Keywords: machine learning, automatic machine learning, ensemble learning, software, distributed computing
The focus of this presentation is scalable and automatic machine learning using the H2O machine learning platform. H2O is an open source, distributed machine learning platform designed for big data. The core machine learning algorithms of H2O are implemented in high-performance Java, however, fully-featured APIs are available in R, Python, Scala, REST/JSON, and also through a web interface. Since H2O's algorithm implementations are distributed, this allows the software to scale to very large datasets that may not fit into RAM on a single machine.
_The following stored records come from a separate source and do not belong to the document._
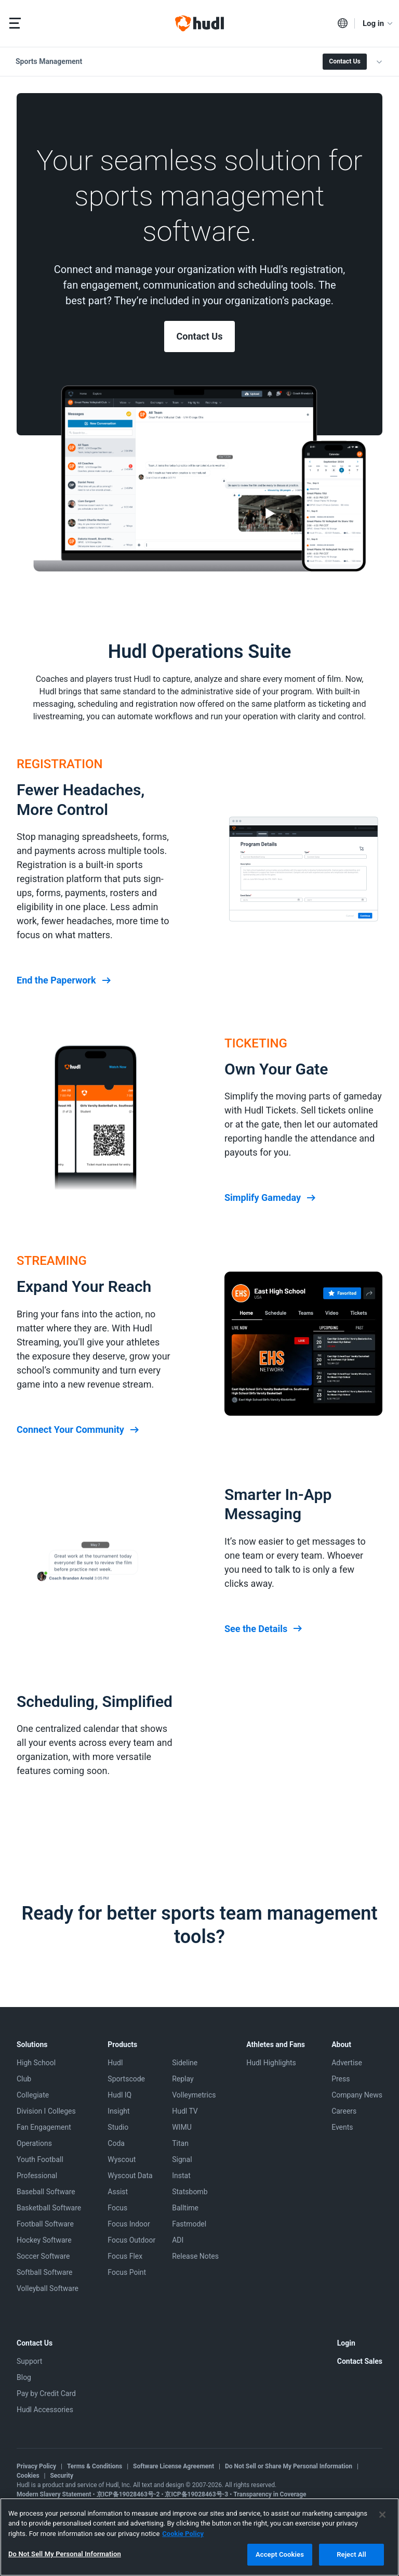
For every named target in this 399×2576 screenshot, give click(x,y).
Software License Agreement (173, 2466)
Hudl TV (185, 2111)
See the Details (264, 1629)
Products (122, 2044)
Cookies (28, 2475)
H2O currently features distributed implementations of Generalized Linear Models, Gradient Boosting Machines, Random Forest, Deep Neural Nets, Stacked Ensembles (aka "Super Learners"), dimensionality reduction methods (PCA, GLRM), clustering algorithms (K-means), anomaly detection methods, among others.
We will provide a brief overview of the field of Automatic Machine Learning, followed by a detailed look inside H2O's AutoML algorithm. H2O AutoML provides an easy-to-use interface which automates data pre-processing, training and tuning a large selection of candidate models (including multiple stacked ensemble models for superior model performance), and due to the distributed nature of the H2O platform, H2O AutoML can scale to very large datasets. The result of the AutoML run is a "leaderboard" of H2O models which can be easily exported for use in production. R and Python code with H2O machine learning code examples are available on GitHub for participants to follow along on their laptops.